Seçimler İstanbul ve Ankara gibi yerlerde CHP’nin inisiyatifinde yapılmıştır. Ancak taşrada Anadolu’nun inadı tutmuş, halk, Ankara veya İstanbul olduğu gibi haksızlığı sadece alkışlarla protesto etmemiştir. Mersin’in Arslanköy köyünde muhtarlık seçimlerinde (Ankara Çubuk ve Isparta Senirkent’te de), CHP’li eski muhtara karşı köy halkı, muhtarın seçimlere hile karıştırdığı gerekçesiyle ayaklanmış ve seçim sandığına el koymuşlardır. Halk, jandarma’nın gelmesine rağmen sandıkları vermeyince jandarma ile köylüler arasında arbede yaşanmıştır. Sonuçta bütün köy, 92’si sanık ve 100’u şahit olmak üzere, davalık olur24. 

Dava, Mersin yerine Konya mahkemelerine taşınırken; Konya halkı da gelenleri evlerinde misafir eder. Davayı, başta DP İstanbul İl Başkanı “ İhtiyar Kaplan ” lakaplı Prof. Dr. Kenan Öner olmak üzere, DP’li avukatlar üstlenir ve gündemin en önemli meselesi olarak tarihe geçer. Bundan sonraki ikinci Anadolu fırtınası ise, DP’nin iktidara geldiği 14 Mayıs 1950 seçimlerinde yaşanır. 14 Mayıs seçimlerinin yapılacağı gün, Zonguldak’ta binlerce işçi yalnızca oy vermek için işlerine gitmeyecek ve bu olay Cumhuriyet Türkiye’sindeki “ilk siyasi sivil itaatsizlik” olarak görülecektir. 

Eroğul’a göre bu seçim sonucunda oluşan güvensizlik nedeniyle, CHP ve DP arasındaki ilişkiler geleceğe dönük olarak zehirlenmiştir25. Seçim sonuçları nın gizli sayımdan sonra hemen yakılması, bu iddiaları doğruladığı gibi ilerde olabilecek yasal sorumluluktan kurtulmayı hatırlatmaktadır ki; bugün bile 1946 yılının seçim sonuçlarına sağlıklı bir şekilde ulaşılamamaktadır. Bu Türk siyasal hayatı için 1912 yılında yapılan sopalı seçimler gibi yüz karası olarak görülmektedir. 
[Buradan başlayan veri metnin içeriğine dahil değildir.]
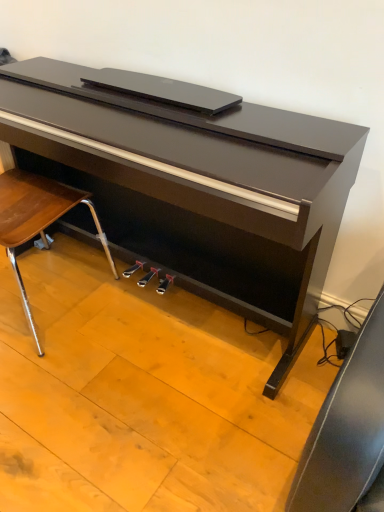 Find the location of a particular element. free point to the right of wooden/matte chair at lower left is located at coordinates (136, 340).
Bu tarihten bir yıl sonra 12 Temmuz Beyannamesine kadar artık iktidar muhalefet ilişkileri güvensizliğe, çatışmaya dönüşecektir. 

Özetle, bu seçim sonuçlarında CHP’nin kontrollü, muvazaalı bir muhalefet istediği ve çok partili hayat sürecinin de Batı’ya karşı göz boyama olduğu açıkça anlaşılmıştır. 


III. 12 TEMMUZ BEYANNAMESİ’NİN TÜRK SİYASAL HAYATINA ETKİSİ 


Bu seçim sonuçlarından sonra artık iktidar ve muhalefet ilişkileri kopmak ve son çok partili siyasal hayat da sona ermek üzeredir. Öyle ki CHP’nin güçlü adamların dan Nihat Erim demokrasinin üzerini şal ile örtmekten bahsetmiştir. Tam bu süreçte 12 Temmuz Beyannamesi imdada yetişir. 

12 Temmuz Beyannamesi hiç şüphesiz Türk siyasal hayatında olumlu ve çok önemli yönde izler bırakan tarihi bir belgedir. Bu belgenin yayımlanmasında ise iç şartların yanında dış şartların daha çok etkili olduğu düşünülmektedir. 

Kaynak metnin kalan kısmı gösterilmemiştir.